The doctrines taught by different religions across the world have a strong impression on the conduct of the people. Some of the doctrines go against seeking medication from the hospitals. It is hard for individuals to change and impose other beliefs on different individuals Walker, 2021). These doctrines have a major impact on the children since they do not have a chance to decide. The parents choose what happens to their children. Since they decide for their children, going to the hospitals is not an option. They will have to take them to the mosque for prayer since they have seen their parents go to the temple when seeking medication. It is important to understand that most people face challenges from the old and lack of control over the doctrines; hence, they have to follow all the beliefs to the end. Accepting that the doctrines affect the people’s wellbeing is one of the ways that they can be ready to have their perspective changed for their betterment (Yeager & Bauer-Wu, 2013). As far as health is important compared to cultural constraints, tough choices have to be made to better those in need.

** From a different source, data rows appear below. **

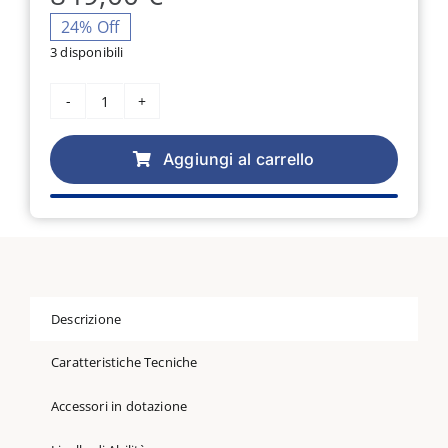
prezzo
prezzo
24% Off
3 disponibili
originale
attuale
Macchina
era:
è:
per
cucire
Aggiungi al carrello
849,00 €.
649,00 €.
Singer
Elettronica
CE677
quantità
Descrizione
Caratteristiche Tecniche
Accessori in dotazione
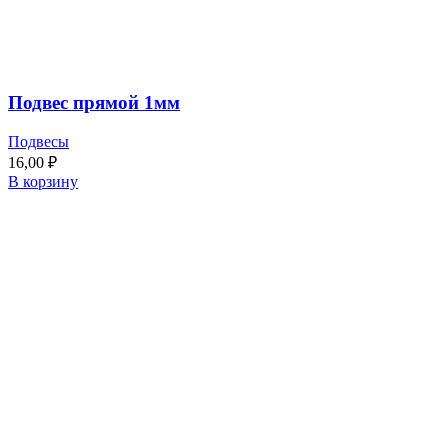
Подвес прямой 1мм
Подвесы
16,00
₽
В корзину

Knibb-Lamouche, J. (2012). Culture as a social determinant of health. Commissioned paper prepared for the Institute on Medicine, Roundtable on the Promotion of Health Equity and the Elimination of Health Disparities, Seattle, WA.
Nixon, S. A. (2019). The coin model of privilege and critical allyship: implications for health. BMC Public Health, 19(1), 1-13. https://bmcpublichealth.biomedcentral.com/articles/10.1186/s12889-019-7884-9
Walker, D. K. (2021). Parenting and social determinants of health. Archives of psychiatric nursing, 35(1), 134-136.